Using the records below, write out only the lines from the line containing "Varná technológia" up to and including the line containing "zumeist gut gebinnt ist", exactly, with no pictures.

----

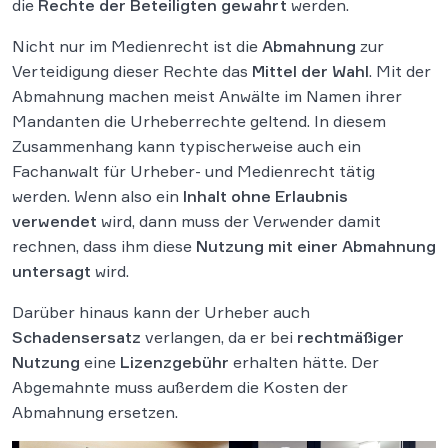
die
Rechte der Beteiligten gewahrt
werden.
Nicht nur im Medienrecht ist die
Abmahnung
zur
Verteidigung dieser Rechte das
Mittel der Wahl
. Mit der
Abmahnung machen meist Anwälte im Namen ihrer
Mandanten die Urheberrechte geltend. In diesem
Zusammenhang kann typischerweise auch ein
Fachanwalt für Urheber- und Medienrecht tätig
werden. Wenn also ein
Inhalt ohne Erlaubnis
verwendet
wird, dann muss der Verwender damit
rechnen, dass ihm diese
Nutzung mit einer Abmahnung
untersagt
wird.
Darüber hinaus kann der Urheber auch
Schadensersatz
verlangen, da er bei
rechtmäßiger
Nutzung
eine
Lizenzgebühr
erhalten hätte. Der
Abgemahnte muss außerdem die Kosten der
Abmahnung ersetzen.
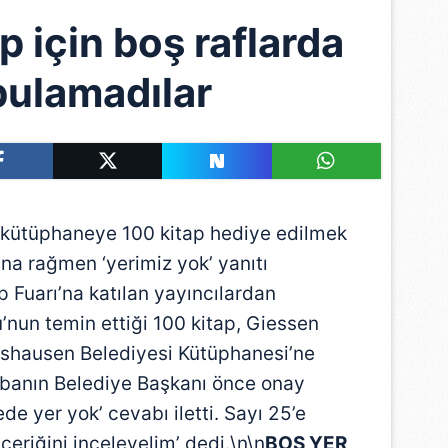
p için boş raflarda
bulamadılar
 kütüphaneye 100 kitap hediye edilmek
ına rağmen ‘yerimiz yok’ yanıtı
Fuarı’na katılan yayıncılardan
’nun temin ettiği 100 kitap, Giessen
ngshausen Belediyesi Kütüphanesi’ne
abanın Belediye Başkanı önce onay
de yer yok’ cevabı iletti. Sayı 25’e
çeriğini inceleyelim’ dedi.\n\n
BOŞ YER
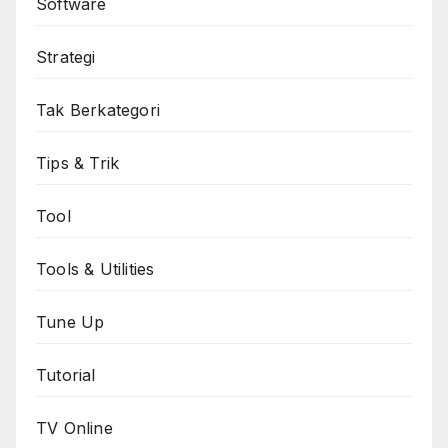
Software
Strategi
Tak Berkategori
Tips & Trik
Tool
Tools & Utilities
Tune Up
Tutorial
TV Online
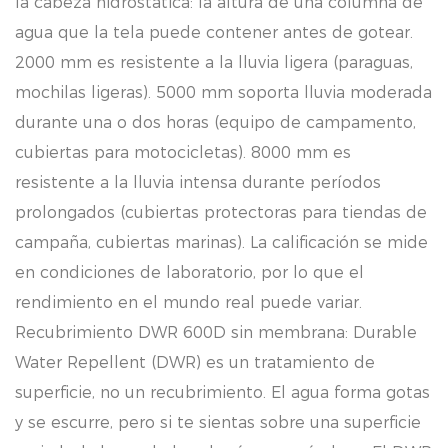
la cabeza hidrostática: la altura de una columna de
agua que la tela puede contener antes de gotear.
2000 mm es resistente a la lluvia ligera (paraguas,
mochilas ligeras). 5000 mm soporta lluvia moderada
durante una o dos horas (equipo de campamento,
cubiertas para motocicletas). 8000 mm es
resistente a la lluvia intensa durante períodos
prolongados (cubiertas protectoras para tiendas de
campaña, cubiertas marinas). La calificación se mide
en condiciones de laboratorio, por lo que el
rendimiento en el mundo real puede variar.
Recubrimiento DWR 600D sin membrana: Durable
Water Repellent (DWR) es un tratamiento de
superficie, no un recubrimiento. El agua forma gotas
y se escurre, pero si te sientas sobre una superficie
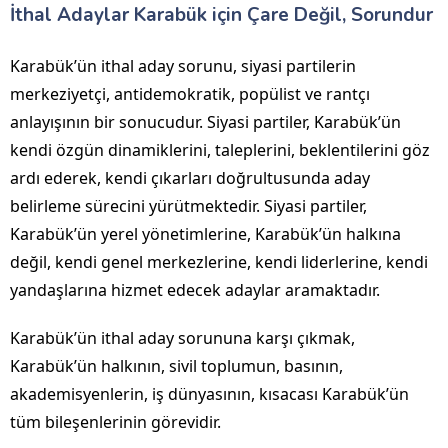
İthal Adaylar Karabük için Çare Değil, Sorundur
Karabük’ün ithal aday sorunu, siyasi partilerin
merkeziyetçi, antidemokratik, popülist ve rantçı
anlayışının bir sonucudur. Siyasi partiler, Karabük’ün
kendi özgün dinamiklerini, taleplerini, beklentilerini göz
ardı ederek, kendi çıkarları doğrultusunda aday
belirleme sürecini yürütmektedir. Siyasi partiler,
Karabük’ün yerel yönetimlerine, Karabük’ün halkına
değil, kendi genel merkezlerine, kendi liderlerine, kendi
yandaşlarına hizmet edecek adaylar aramaktadır.
Karabük’ün ithal aday sorununa karşı çıkmak,
Karabük’ün halkının, sivil toplumun, basının,
akademisyenlerin, iş dünyasının, kısacası Karabük’ün
tüm bileşenlerinin görevidir.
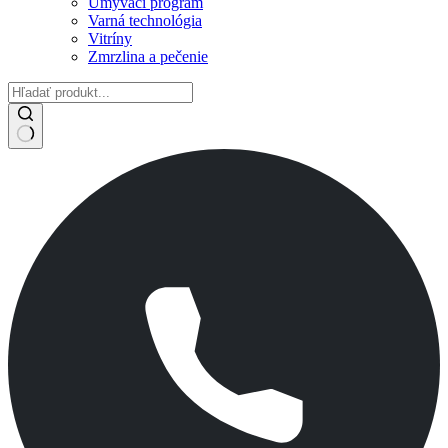
Umývací program
Varná technológia
Vitríny
Zmrzlina a pečenie
No
results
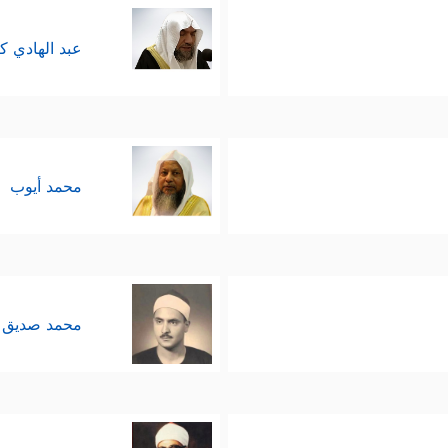
عبد الهادي ك
محمد أيوب
محمد صديق 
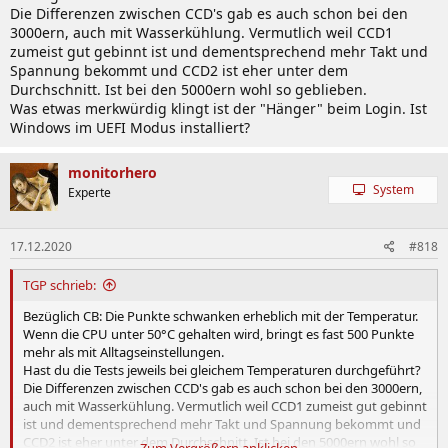
Die Differenzen zwischen CCD's gab es auch schon bei den
3000ern, auch mit Wasserkühlung. Vermutlich weil CCD1
zumeist gut gebinnt ist und dementsprechend mehr Takt und
Spannung bekommt und CCD2 ist eher unter dem
Durchschnitt. Ist bei den 5000ern wohl so geblieben.
Was etwas merkwürdig klingt ist der "Hänger" beim Login. Ist
Windows im UEFI Modus installiert?
monitorhero
System
Experte
17.12.2020
#818
TGP schrieb:
Bezüglich CB: Die Punkte schwanken erheblich mit der Temperatur.
Wenn die CPU unter 50°C gehalten wird, bringt es fast 500 Punkte
mehr als mit Alltagseinstellungen.
Hast du die Tests jeweils bei gleichem Temperaturen durchgeführt?
Die Differenzen zwischen CCD's gab es auch schon bei den 3000ern,
auch mit Wasserkühlung. Vermutlich weil CCD1 zumeist gut gebinnt
ist und dementsprechend mehr Takt und Spannung bekommt und
CCD2 ist eher unter dem Durchschnitt. Ist bei den 5000ern wohl so
Zum Vergrößern anklicken....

----

_Reply to the task_
Varná technológia
Vitríny
Zmrzlina a pečenie
No
results
عبد الهادي ك
محمد أيوب
محمد صديق 
Die Differenzen zwischen CCD's gab es auch schon bei den
3000ern, auch mit Wasserkühlung. Vermutlich weil CCD1
zumeist gut gebinnt ist und dementsprechend mehr Takt und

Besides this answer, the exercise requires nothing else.